__REQUIRED WORK__
Every record needs to be restated word for word.

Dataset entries

================

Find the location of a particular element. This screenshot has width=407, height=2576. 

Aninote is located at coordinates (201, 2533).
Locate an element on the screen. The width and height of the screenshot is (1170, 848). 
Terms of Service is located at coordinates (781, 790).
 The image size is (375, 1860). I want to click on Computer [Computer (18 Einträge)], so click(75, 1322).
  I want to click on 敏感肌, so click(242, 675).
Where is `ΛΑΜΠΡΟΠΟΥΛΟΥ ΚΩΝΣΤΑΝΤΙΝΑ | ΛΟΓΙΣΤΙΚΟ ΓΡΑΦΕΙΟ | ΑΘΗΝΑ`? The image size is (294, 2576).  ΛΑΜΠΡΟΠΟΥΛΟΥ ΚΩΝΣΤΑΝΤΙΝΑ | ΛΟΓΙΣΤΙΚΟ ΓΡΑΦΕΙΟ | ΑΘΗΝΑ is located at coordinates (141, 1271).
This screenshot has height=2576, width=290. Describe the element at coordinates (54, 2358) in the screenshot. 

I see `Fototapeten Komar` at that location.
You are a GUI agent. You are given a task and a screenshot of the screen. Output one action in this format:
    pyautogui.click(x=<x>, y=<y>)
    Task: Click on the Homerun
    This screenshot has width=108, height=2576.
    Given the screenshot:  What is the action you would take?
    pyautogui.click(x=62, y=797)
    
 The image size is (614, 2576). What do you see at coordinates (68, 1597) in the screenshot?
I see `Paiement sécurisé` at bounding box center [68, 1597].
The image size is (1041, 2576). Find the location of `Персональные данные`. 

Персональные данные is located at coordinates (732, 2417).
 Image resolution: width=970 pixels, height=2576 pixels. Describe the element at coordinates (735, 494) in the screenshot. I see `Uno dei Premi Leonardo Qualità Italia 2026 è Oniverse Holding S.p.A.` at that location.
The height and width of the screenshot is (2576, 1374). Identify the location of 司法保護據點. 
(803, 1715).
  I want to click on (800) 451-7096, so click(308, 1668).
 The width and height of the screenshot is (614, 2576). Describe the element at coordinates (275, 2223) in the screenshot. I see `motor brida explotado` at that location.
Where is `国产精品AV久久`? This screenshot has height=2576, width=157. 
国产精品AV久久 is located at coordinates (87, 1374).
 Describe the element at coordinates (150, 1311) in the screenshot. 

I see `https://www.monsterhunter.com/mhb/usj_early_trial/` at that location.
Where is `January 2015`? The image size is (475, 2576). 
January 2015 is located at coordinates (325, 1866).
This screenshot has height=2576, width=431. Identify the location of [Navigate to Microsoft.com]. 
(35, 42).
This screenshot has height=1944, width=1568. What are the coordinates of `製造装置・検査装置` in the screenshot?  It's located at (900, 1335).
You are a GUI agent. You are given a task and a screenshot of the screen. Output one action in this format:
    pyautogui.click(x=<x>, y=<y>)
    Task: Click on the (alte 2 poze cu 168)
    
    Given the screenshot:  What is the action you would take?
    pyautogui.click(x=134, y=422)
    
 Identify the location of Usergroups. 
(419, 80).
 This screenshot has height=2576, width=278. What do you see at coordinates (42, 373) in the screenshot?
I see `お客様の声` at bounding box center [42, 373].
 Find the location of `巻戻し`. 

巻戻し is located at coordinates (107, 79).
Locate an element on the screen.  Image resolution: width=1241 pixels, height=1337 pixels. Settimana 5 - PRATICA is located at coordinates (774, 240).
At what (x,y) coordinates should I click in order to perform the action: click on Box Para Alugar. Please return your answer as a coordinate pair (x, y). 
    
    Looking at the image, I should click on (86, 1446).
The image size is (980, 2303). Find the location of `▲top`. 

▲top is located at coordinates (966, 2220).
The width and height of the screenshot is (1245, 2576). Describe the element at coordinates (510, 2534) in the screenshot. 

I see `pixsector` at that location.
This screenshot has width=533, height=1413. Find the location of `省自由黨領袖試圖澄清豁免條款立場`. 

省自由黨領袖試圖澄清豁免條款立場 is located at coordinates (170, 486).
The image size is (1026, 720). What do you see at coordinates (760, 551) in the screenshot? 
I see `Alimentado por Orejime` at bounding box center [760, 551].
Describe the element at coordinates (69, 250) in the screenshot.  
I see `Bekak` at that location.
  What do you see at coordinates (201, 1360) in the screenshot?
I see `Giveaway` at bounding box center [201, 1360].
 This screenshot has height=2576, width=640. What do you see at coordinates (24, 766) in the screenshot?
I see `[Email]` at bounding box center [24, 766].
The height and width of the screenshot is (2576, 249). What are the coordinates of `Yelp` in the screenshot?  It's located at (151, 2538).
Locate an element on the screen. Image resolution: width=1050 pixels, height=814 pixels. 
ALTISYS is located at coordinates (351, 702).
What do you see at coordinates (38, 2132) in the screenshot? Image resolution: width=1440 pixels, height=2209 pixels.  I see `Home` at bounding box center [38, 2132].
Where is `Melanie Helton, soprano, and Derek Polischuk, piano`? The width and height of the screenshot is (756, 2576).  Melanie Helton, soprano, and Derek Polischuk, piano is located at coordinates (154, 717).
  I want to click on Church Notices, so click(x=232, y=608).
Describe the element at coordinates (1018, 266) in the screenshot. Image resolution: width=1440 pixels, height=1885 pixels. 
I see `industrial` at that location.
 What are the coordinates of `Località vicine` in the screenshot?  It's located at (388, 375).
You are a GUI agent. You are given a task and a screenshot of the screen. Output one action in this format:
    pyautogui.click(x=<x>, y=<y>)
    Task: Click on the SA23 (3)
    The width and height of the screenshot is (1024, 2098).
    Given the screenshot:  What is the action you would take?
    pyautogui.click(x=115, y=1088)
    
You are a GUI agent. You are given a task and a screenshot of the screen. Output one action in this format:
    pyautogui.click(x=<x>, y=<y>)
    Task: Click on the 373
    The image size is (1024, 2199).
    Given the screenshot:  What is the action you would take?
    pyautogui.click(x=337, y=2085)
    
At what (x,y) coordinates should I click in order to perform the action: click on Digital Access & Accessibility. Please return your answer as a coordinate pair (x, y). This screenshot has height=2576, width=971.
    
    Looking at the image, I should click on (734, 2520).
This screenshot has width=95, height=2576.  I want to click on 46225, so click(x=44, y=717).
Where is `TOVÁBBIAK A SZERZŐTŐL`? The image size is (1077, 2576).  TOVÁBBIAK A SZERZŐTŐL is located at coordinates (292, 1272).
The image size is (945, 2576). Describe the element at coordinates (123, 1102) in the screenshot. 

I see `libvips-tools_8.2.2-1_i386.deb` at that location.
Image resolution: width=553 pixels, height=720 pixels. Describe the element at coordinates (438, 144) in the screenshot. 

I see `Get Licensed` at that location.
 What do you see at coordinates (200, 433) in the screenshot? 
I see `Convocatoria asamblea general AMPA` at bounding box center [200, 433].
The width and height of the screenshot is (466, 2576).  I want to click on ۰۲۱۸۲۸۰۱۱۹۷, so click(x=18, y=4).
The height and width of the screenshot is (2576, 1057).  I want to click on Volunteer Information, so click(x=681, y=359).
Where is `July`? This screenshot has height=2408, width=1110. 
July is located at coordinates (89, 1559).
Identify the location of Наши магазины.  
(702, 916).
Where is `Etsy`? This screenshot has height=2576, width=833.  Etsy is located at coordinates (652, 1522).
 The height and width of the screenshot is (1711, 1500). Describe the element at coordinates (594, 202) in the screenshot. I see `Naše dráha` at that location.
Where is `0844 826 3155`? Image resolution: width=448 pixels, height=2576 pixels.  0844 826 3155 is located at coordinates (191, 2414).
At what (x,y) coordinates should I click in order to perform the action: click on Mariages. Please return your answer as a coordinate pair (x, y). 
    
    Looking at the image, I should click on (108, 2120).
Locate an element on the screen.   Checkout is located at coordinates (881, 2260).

================

__PROBLEM SOLUTION__
Find the location of a particular element. This screenshot has width=407, height=2576. 

Aninote is located at coordinates (201, 2533).
Locate an element on the screen. The width and height of the screenshot is (1170, 848). 
Terms of Service is located at coordinates (781, 790).
 The image size is (375, 1860). I want to click on Computer [Computer (18 Einträge)], so click(75, 1322).
  I want to click on 敏感肌, so click(242, 675).
Where is `ΛΑΜΠΡΟΠΟΥΛΟΥ ΚΩΝΣΤΑΝΤΙΝΑ | ΛΟΓΙΣΤΙΚΟ ΓΡΑΦΕΙΟ | ΑΘΗΝΑ`? The image size is (294, 2576).  ΛΑΜΠΡΟΠΟΥΛΟΥ ΚΩΝΣΤΑΝΤΙΝΑ | ΛΟΓΙΣΤΙΚΟ ΓΡΑΦΕΙΟ | ΑΘΗΝΑ is located at coordinates (141, 1271).
This screenshot has height=2576, width=290. Describe the element at coordinates (54, 2358) in the screenshot. 

I see `Fototapeten Komar` at that location.
You are a GUI agent. You are given a task and a screenshot of the screen. Output one action in this format:
    pyautogui.click(x=<x>, y=<y>)
    Task: Click on the Homerun
    This screenshot has width=108, height=2576.
    Given the screenshot:  What is the action you would take?
    pyautogui.click(x=62, y=797)
    
 The image size is (614, 2576). What do you see at coordinates (68, 1597) in the screenshot?
I see `Paiement sécurisé` at bounding box center [68, 1597].
The image size is (1041, 2576). Find the location of `Персональные данные`. 

Персональные данные is located at coordinates (732, 2417).
 Image resolution: width=970 pixels, height=2576 pixels. Describe the element at coordinates (735, 494) in the screenshot. I see `Uno dei Premi Leonardo Qualità Italia 2026 è Oniverse Holding S.p.A.` at that location.
The height and width of the screenshot is (2576, 1374). Identify the location of 司法保護據點. 
(803, 1715).
  I want to click on (800) 451-7096, so click(308, 1668).
 The width and height of the screenshot is (614, 2576). Describe the element at coordinates (275, 2223) in the screenshot. I see `motor brida explotado` at that location.
Where is `国产精品AV久久`? This screenshot has height=2576, width=157. 
国产精品AV久久 is located at coordinates (87, 1374).
 Describe the element at coordinates (150, 1311) in the screenshot. 

I see `https://www.monsterhunter.com/mhb/usj_early_trial/` at that location.
Where is `January 2015`? The image size is (475, 2576). 
January 2015 is located at coordinates (325, 1866).
This screenshot has height=2576, width=431. Identify the location of [Navigate to Microsoft.com]. 
(35, 42).
This screenshot has height=1944, width=1568. What are the coordinates of `製造装置・検査装置` in the screenshot?  It's located at (900, 1335).
You are a GUI agent. You are given a task and a screenshot of the screen. Output one action in this format:
    pyautogui.click(x=<x>, y=<y>)
    Task: Click on the (alte 2 poze cu 168)
    
    Given the screenshot:  What is the action you would take?
    pyautogui.click(x=134, y=422)
    
 Identify the location of Usergroups. 
(419, 80).
 This screenshot has height=2576, width=278. What do you see at coordinates (42, 373) in the screenshot?
I see `お客様の声` at bounding box center [42, 373].
 Find the location of `巻戻し`. 

巻戻し is located at coordinates (107, 79).
Locate an element on the screen.  Image resolution: width=1241 pixels, height=1337 pixels. Settimana 5 - PRATICA is located at coordinates (774, 240).
At what (x,y) coordinates should I click in order to perform the action: click on Box Para Alugar. Please return your answer as a coordinate pair (x, y). 
    
    Looking at the image, I should click on (86, 1446).
The image size is (980, 2303). Find the location of `▲top`. 

▲top is located at coordinates (966, 2220).
The width and height of the screenshot is (1245, 2576). Describe the element at coordinates (510, 2534) in the screenshot. 

I see `pixsector` at that location.
This screenshot has width=533, height=1413. Find the location of `省自由黨領袖試圖澄清豁免條款立場`. 

省自由黨領袖試圖澄清豁免條款立場 is located at coordinates (170, 486).
The image size is (1026, 720). What do you see at coordinates (760, 551) in the screenshot? 
I see `Alimentado por Orejime` at bounding box center [760, 551].
Describe the element at coordinates (69, 250) in the screenshot.  
I see `Bekak` at that location.
  What do you see at coordinates (201, 1360) in the screenshot?
I see `Giveaway` at bounding box center [201, 1360].
 This screenshot has height=2576, width=640. What do you see at coordinates (24, 766) in the screenshot?
I see `[Email]` at bounding box center [24, 766].
The height and width of the screenshot is (2576, 249). What are the coordinates of `Yelp` in the screenshot?  It's located at (151, 2538).
Locate an element on the screen. Image resolution: width=1050 pixels, height=814 pixels. 
ALTISYS is located at coordinates (351, 702).
What do you see at coordinates (38, 2132) in the screenshot? Image resolution: width=1440 pixels, height=2209 pixels.  I see `Home` at bounding box center [38, 2132].
Where is `Melanie Helton, soprano, and Derek Polischuk, piano`? The width and height of the screenshot is (756, 2576).  Melanie Helton, soprano, and Derek Polischuk, piano is located at coordinates (154, 717).
  I want to click on Church Notices, so click(x=232, y=608).
Describe the element at coordinates (1018, 266) in the screenshot. Image resolution: width=1440 pixels, height=1885 pixels. 
I see `industrial` at that location.
 What are the coordinates of `Località vicine` in the screenshot?  It's located at (388, 375).
You are a GUI agent. You are given a task and a screenshot of the screen. Output one action in this format:
    pyautogui.click(x=<x>, y=<y>)
    Task: Click on the SA23 (3)
    The width and height of the screenshot is (1024, 2098).
    Given the screenshot:  What is the action you would take?
    pyautogui.click(x=115, y=1088)
    
You are a GUI agent. You are given a task and a screenshot of the screen. Output one action in this format:
    pyautogui.click(x=<x>, y=<y>)
    Task: Click on the 373
    The image size is (1024, 2199).
    Given the screenshot:  What is the action you would take?
    pyautogui.click(x=337, y=2085)
    
At what (x,y) coordinates should I click in order to perform the action: click on Digital Access & Accessibility. Please return your answer as a coordinate pair (x, y). This screenshot has height=2576, width=971.
    
    Looking at the image, I should click on (734, 2520).
This screenshot has width=95, height=2576.  I want to click on 46225, so click(x=44, y=717).
Where is `TOVÁBBIAK A SZERZŐTŐL`? The image size is (1077, 2576).  TOVÁBBIAK A SZERZŐTŐL is located at coordinates (292, 1272).
The image size is (945, 2576). Describe the element at coordinates (123, 1102) in the screenshot. 

I see `libvips-tools_8.2.2-1_i386.deb` at that location.
Image resolution: width=553 pixels, height=720 pixels. Describe the element at coordinates (438, 144) in the screenshot. 

I see `Get Licensed` at that location.
 What do you see at coordinates (200, 433) in the screenshot? 
I see `Convocatoria asamblea general AMPA` at bounding box center [200, 433].
The width and height of the screenshot is (466, 2576).  I want to click on ۰۲۱۸۲۸۰۱۱۹۷, so click(x=18, y=4).
The height and width of the screenshot is (2576, 1057).  I want to click on Volunteer Information, so click(x=681, y=359).
Where is `July`? This screenshot has height=2408, width=1110. 
July is located at coordinates (89, 1559).
Identify the location of Наши магазины.  
(702, 916).
Where is `Etsy`? This screenshot has height=2576, width=833.  Etsy is located at coordinates (652, 1522).
 The height and width of the screenshot is (1711, 1500). Describe the element at coordinates (594, 202) in the screenshot. I see `Naše dráha` at that location.
Where is `0844 826 3155`? Image resolution: width=448 pixels, height=2576 pixels.  0844 826 3155 is located at coordinates (191, 2414).
At what (x,y) coordinates should I click in order to perform the action: click on Mariages. Please return your answer as a coordinate pair (x, y). 
    
    Looking at the image, I should click on (108, 2120).
Locate an element on the screen.   Checkout is located at coordinates (881, 2260).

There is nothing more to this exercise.